SOURCE DATA below:

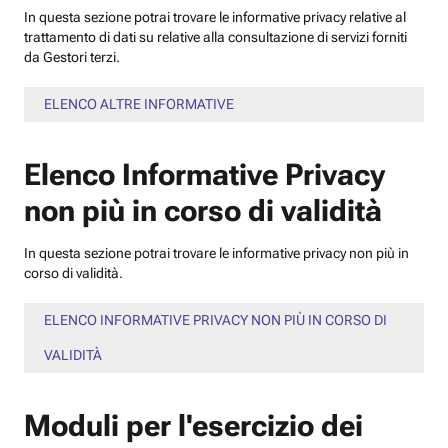
In questa sezione potrai trovare le informative privacy relative al
trattamento di dati su relative alla consultazione di servizi forniti
da Gestori terzi.
ELENCO ALTRE INFORMATIVE
Elenco Informative Privacy
non più in corso di validità
In questa sezione potrai trovare le informative privacy non più in
corso di validità.
ELENCO INFORMATIVE PRIVACY NON PIÙ IN CORSO DI
VALIDITÀ
Moduli per l'esercizio dei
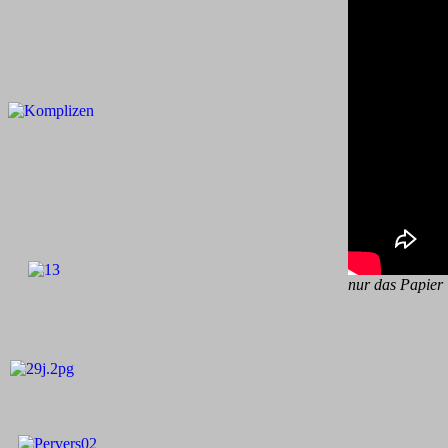
nur das Papier i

End of SOURCE DATA.

• _PROBLEM STATEMENT_: In the records above, find the line containing "corso di validità.", then write out exactly that line and every later one through the last, omitting pictures.

• _RESULT OF THE EXERCISE_:
corso di validità.
ELENCO INFORMATIVE PRIVACY NON PIÙ IN CORSO DI
VALIDITÀ
Moduli per l'esercizio dei
nur das Papier i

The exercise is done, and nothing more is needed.